Malian basketball player (born 2001)

Siriman Kanouté (born 25 September 2001) is a Malian professional basketball player for Orléans Loiret Basket of the Pro B. He has starred for the Malian national junior teams on several occasions.

== Early life and career ==
Kanouté grew up playing both football and basketball. He learned how to play basketball from his father, a former player, and soon began playing the sport for the club AS Real Bamako. In 2018, Kanouté signed a four-year contract with SLUC Nancy Basket in France.

==Professional career==
On 23 April 2021, Kanouté made his professional debut for SLUC Nancy, as he recorded 2 minutes in a LNB Pro B game against Saint-Chamond Basket. Over the 2020–21 season, he played in a total of 33 minutes in which he had 9 points and 8 assists.

On June 8, 2025, he signed with Orléans Loiret Basket of the Pro B.

== National team career ==
===Junior teams===
Kanouté made his national team debut with the Malian under-16 team at the 2017 FIBA Under-16 African Championship in Vacoas-Phoenix, Mauritius. On 15 July 2017, he recorded a career-high 50 points and 11 steals in a 165–23 victory over Mauritius. Kanouté averaged a tournament-high 24.8 points, 4.5 steals, and 4.2 assists per game, leading Mali to their first gold medal at the tournament and earning most valuable player (MVP) honors. He joined Mali at the 2018 FIBA Under-17 World Cup in Argentina. On 30 June 2018, Kanouté recorded 37 points, tied for fourth-most in a game in tournament history, six rebounds, and five assists in an 89–77 loss to Serbia. He averaged a tournament-high 24.6 points, 4.4 rebounds, and 3.9 steals per game.

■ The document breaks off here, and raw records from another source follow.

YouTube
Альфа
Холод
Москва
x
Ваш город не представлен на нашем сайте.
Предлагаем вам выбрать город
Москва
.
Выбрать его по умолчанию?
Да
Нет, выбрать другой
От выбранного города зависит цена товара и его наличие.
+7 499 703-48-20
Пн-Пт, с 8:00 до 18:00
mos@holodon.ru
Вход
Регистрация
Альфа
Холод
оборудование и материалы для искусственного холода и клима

Kanouté played for the Malian national under-18 team at the 2018 FIBA Under-18 African Championship in Bamako. He averaged a team-high 14.3 points, 5.4 assists, and 4.4 rebounds per game, leading his team to its first gold medal at the tournament. Kanouté posted 10 points, six rebounds, and five assists against Senegal in the finals and was named tournament MVP. He later took part in the 2019 FIBA Under-19 World Cup in Heraklion, Greece. In seven games, Kanouté averaged 15.4 points, 5.1 assists, and 2.4 steals per game, helping Mali capture an unlikely silver medal, the best performance by an African team at the tournament. He was named to the All-Star Five with teammate Oumar Ballo.

===Senior team===
Kanouté was selected for the Mali senior team at age 19 to play at AfroBasket 2021. There, Kanouté led his country both in scoring and assists, with 14 points and 3.7 assists per game.

== Personal life ==
Kanouté's father Séga Kanouté played basketball for AS Real Bamako and the Malian senior national team. Séga is a board member on the Mali Basketball Federation and coaches both the AS Real women's basketball team and Malian men's national junior teams.